▶ [What is required]: Lines from the one containing "I need the location" through the last line of the data are to be returned exactly, both ends included, minus any pictures.

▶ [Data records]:
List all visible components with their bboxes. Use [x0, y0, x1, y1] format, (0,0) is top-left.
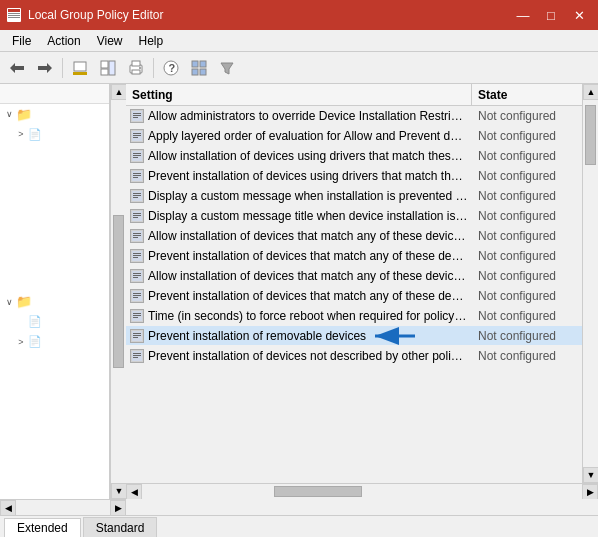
row-setting: Prevent installation of devices that mat… — [126, 289, 472, 303]
tree-scrollbar[interactable]: ▲ ▼ — [110, 84, 126, 499]
table-header: Setting State — [126, 84, 582, 106]
setting-icon — [130, 129, 144, 143]
settings-content: Setting State Allow administrators to ov… — [126, 84, 582, 483]
col-setting-header: Setting — [126, 84, 472, 105]
setting-icon — [130, 169, 144, 183]
svg-rect-3 — [8, 15, 20, 16]
svg-rect-9 — [101, 61, 108, 68]
svg-marker-6 — [38, 63, 52, 73]
setting-icon — [130, 349, 144, 363]
menu-file[interactable]: File — [4, 32, 39, 50]
title-bar: Local Group Policy Editor — □ ✕ — [0, 0, 598, 30]
row-setting: Allow installation of devices that match… — [126, 229, 472, 243]
maximize-button[interactable]: □ — [538, 4, 564, 26]
close-button[interactable]: ✕ — [566, 4, 592, 26]
view-button[interactable] — [186, 55, 212, 81]
table-row[interactable]: Allow installation of devices that match… — [126, 226, 582, 246]
h-scroll-thumb[interactable] — [274, 486, 362, 497]
settings-scroll-track[interactable] — [583, 100, 598, 467]
tree-h-right[interactable]: ▶ — [110, 500, 126, 516]
row-state: Not configured — [472, 169, 582, 183]
table-row[interactable]: Display a custom message when installati… — [126, 186, 582, 206]
folder-icon-5: 📄 — [28, 335, 42, 348]
forward-button[interactable] — [32, 55, 58, 81]
back-button[interactable] — [4, 55, 30, 81]
setting-icon — [130, 289, 144, 303]
settings-scroll-up[interactable]: ▲ — [583, 84, 598, 100]
svg-rect-24 — [133, 113, 141, 114]
table-row[interactable]: Display a custom message title when devi… — [126, 206, 582, 226]
table-row[interactable]: Allow installation of devices using driv… — [126, 146, 582, 166]
h-scroll-left[interactable]: ◀ — [126, 484, 142, 500]
tree-node-3[interactable]: ∨ 📁 — [0, 292, 109, 312]
minimize-button[interactable]: — — [510, 4, 536, 26]
table-row[interactable]: Prevent installation of devices not desc… — [126, 346, 582, 366]
row-state: Not configured — [472, 229, 582, 243]
tree-h-track[interactable] — [16, 500, 110, 515]
tree-node-2[interactable]: > 📄 — [0, 124, 109, 144]
svg-rect-74 — [133, 353, 141, 354]
svg-rect-18 — [192, 61, 198, 67]
table-row[interactable]: Allow installation of devices that match… — [126, 266, 582, 286]
svg-rect-7 — [74, 62, 86, 71]
settings-scrollbar[interactable]: ▲ ▼ — [582, 84, 598, 483]
setting-icon — [130, 109, 144, 123]
tree-scroll-down[interactable]: ▼ — [111, 483, 127, 499]
svg-rect-45 — [133, 215, 141, 216]
table-row[interactable]: Prevent installation of removable device… — [126, 326, 582, 346]
svg-rect-44 — [133, 213, 141, 214]
tree-node-4[interactable]: 📄 — [0, 312, 109, 332]
table-row[interactable]: Allow administrators to override Device … — [126, 106, 582, 126]
tab-extended[interactable]: Extended — [4, 518, 81, 537]
svg-rect-56 — [133, 273, 141, 274]
filter-button[interactable] — [214, 55, 240, 81]
table-row[interactable]: Time (in seconds) to force reboot when r… — [126, 306, 582, 326]
h-scrollbar[interactable]: ◀ ▶ — [126, 483, 598, 499]
svg-rect-28 — [133, 133, 141, 134]
svg-rect-75 — [133, 355, 141, 356]
print-button[interactable] — [123, 55, 149, 81]
svg-rect-69 — [133, 335, 141, 336]
tree-arrow-2: > — [16, 129, 26, 139]
svg-rect-34 — [133, 157, 138, 158]
row-state: Not configured — [472, 109, 582, 123]
table-row[interactable]: Prevent installation of devices that mat… — [126, 286, 582, 306]
row-state: Not configured — [472, 149, 582, 163]
settings-scroll-down[interactable]: ▼ — [583, 467, 598, 483]
tree-h-scrollbar[interactable]: ◀ ▶ — [0, 499, 126, 515]
tab-standard[interactable]: Standard — [83, 517, 158, 537]
tree-node-5[interactable]: > 📄 — [0, 332, 109, 352]
menu-action[interactable]: Action — [39, 32, 88, 50]
row-state: Not configured — [472, 129, 582, 143]
tree-node-1[interactable]: ∨ 📁 — [0, 104, 109, 124]
help-button[interactable]: ? — [158, 55, 184, 81]
up-button[interactable] — [67, 55, 93, 81]
h-scroll-track[interactable] — [142, 484, 582, 499]
row-setting-text: Allow installation of devices using driv… — [148, 149, 468, 163]
table-row[interactable]: Apply layered order of evaluation for Al… — [126, 126, 582, 146]
tree-panel: ∨ 📁 > 📄 ∨ 📁 📄 > 📄 — [0, 84, 110, 499]
table-row[interactable]: Prevent installation of devices using dr… — [126, 166, 582, 186]
menu-view[interactable]: View — [89, 32, 131, 50]
row-setting: Allow installation of devices using driv… — [126, 149, 472, 163]
row-setting-text: Time (in seconds) to force reboot when r… — [148, 309, 468, 323]
tree-h-left[interactable]: ◀ — [0, 500, 16, 516]
svg-rect-19 — [200, 61, 206, 67]
svg-rect-68 — [133, 333, 141, 334]
settings-scroll-thumb[interactable] — [585, 105, 596, 165]
setting-icon — [130, 149, 144, 163]
content-area: ∨ 📁 > 📄 ∨ 📁 📄 > 📄 ▲ — [0, 84, 598, 537]
tree-arrow-3: ∨ — [4, 297, 14, 307]
svg-point-15 — [139, 67, 141, 69]
h-scroll-right[interactable]: ▶ — [582, 484, 598, 500]
middle-row: ∨ 📁 > 📄 ∨ 📁 📄 > 📄 ▲ — [0, 84, 598, 499]
svg-rect-21 — [200, 69, 206, 75]
show-hide-button[interactable] — [95, 55, 121, 81]
setting-icon — [130, 269, 144, 283]
setting-icon — [130, 329, 144, 343]
tree-scroll-up[interactable]: ▲ — [111, 84, 127, 100]
row-state: Not configured — [472, 309, 582, 323]
svg-rect-49 — [133, 235, 141, 236]
table-row[interactable]: Prevent installation of devices that mat… — [126, 246, 582, 266]
menu-help[interactable]: Help — [131, 32, 172, 50]
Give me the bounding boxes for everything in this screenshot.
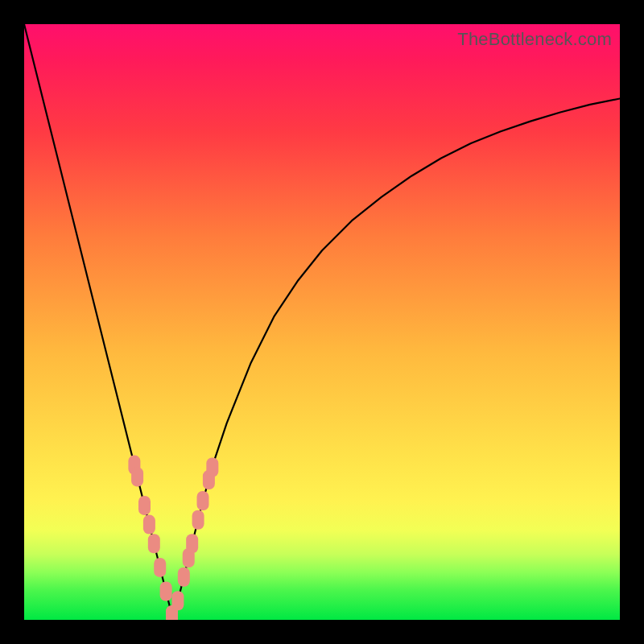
marker-point [178, 568, 190, 587]
marker-point [186, 534, 198, 553]
plot-area: TheBottleneck.com [24, 24, 620, 620]
marker-group [128, 456, 218, 620]
marker-point [160, 581, 172, 601]
marker-point [206, 458, 218, 477]
bottleneck-curve [24, 24, 620, 620]
marker-point [197, 491, 209, 510]
marker-point [154, 558, 166, 577]
marker-point [138, 496, 151, 515]
curve-layer [24, 24, 620, 620]
outer-frame: TheBottleneck.com [0, 0, 644, 644]
marker-point [143, 515, 155, 535]
watermark-text: TheBottleneck.com [457, 29, 612, 50]
marker-point [131, 467, 143, 486]
marker-point [192, 510, 204, 530]
marker-point [148, 534, 160, 553]
marker-point [171, 591, 184, 610]
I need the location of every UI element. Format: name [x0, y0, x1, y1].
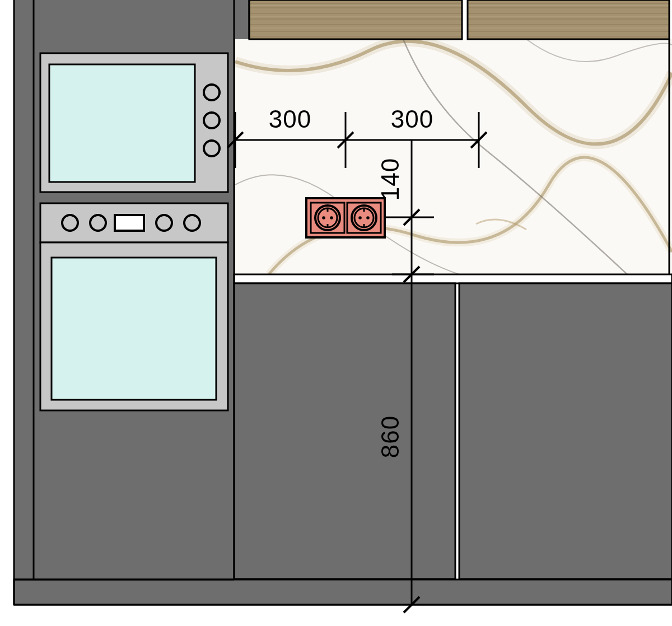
oven-display-icon	[115, 215, 144, 231]
countertop	[234, 274, 672, 283]
dimension-label: 300	[269, 105, 311, 133]
oven	[40, 203, 228, 410]
microwave	[40, 53, 228, 192]
wall-cabinet-left	[249, 0, 462, 39]
base-cabinet-left	[234, 283, 455, 579]
dimension-label: 860	[376, 415, 404, 458]
power-outlet-double	[306, 198, 385, 237]
backsplash-marble	[235, 39, 672, 274]
base-cabinet-right	[459, 283, 672, 579]
svg-rect-24	[49, 64, 195, 182]
plinth	[14, 580, 672, 605]
wall-cabinet-right	[468, 0, 669, 39]
svg-rect-27	[52, 258, 216, 400]
dimension-label: 300	[391, 105, 433, 133]
dimension-label: 140	[376, 158, 404, 200]
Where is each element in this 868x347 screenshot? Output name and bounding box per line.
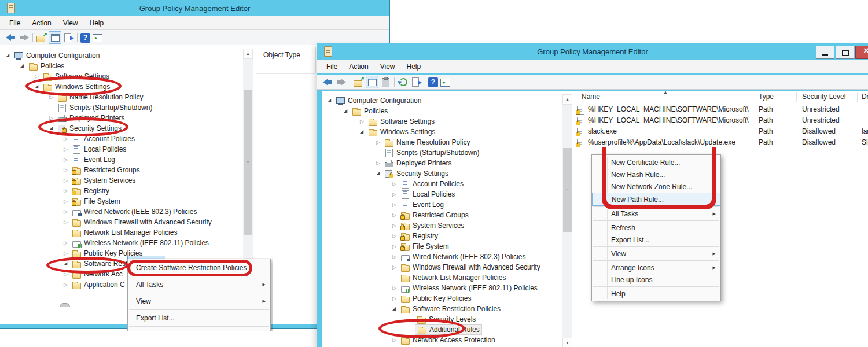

▶ [Written solution]:
I need the location of every UI element. Format: name [x0, y0, x1, y1].
oven-display-icon	[115, 215, 144, 231]
countertop	[234, 274, 672, 283]
dimension-label: 300	[269, 105, 311, 133]
oven	[40, 203, 228, 410]
microwave	[40, 53, 228, 192]
wall-cabinet-left	[249, 0, 462, 39]
base-cabinet-left	[234, 283, 455, 579]
dimension-label: 860	[376, 415, 404, 458]
power-outlet-double	[306, 198, 385, 237]
backsplash-marble	[235, 39, 672, 274]
base-cabinet-right	[459, 283, 672, 579]
svg-rect-24	[49, 64, 195, 182]
plinth	[14, 580, 672, 605]
wall-cabinet-right	[468, 0, 669, 39]
svg-rect-27	[52, 258, 216, 400]
dimension-label: 300	[391, 105, 433, 133]
dimension-label: 140	[376, 158, 404, 200]
Where is each element in this 868x347 screenshot? Output name and bounding box per line.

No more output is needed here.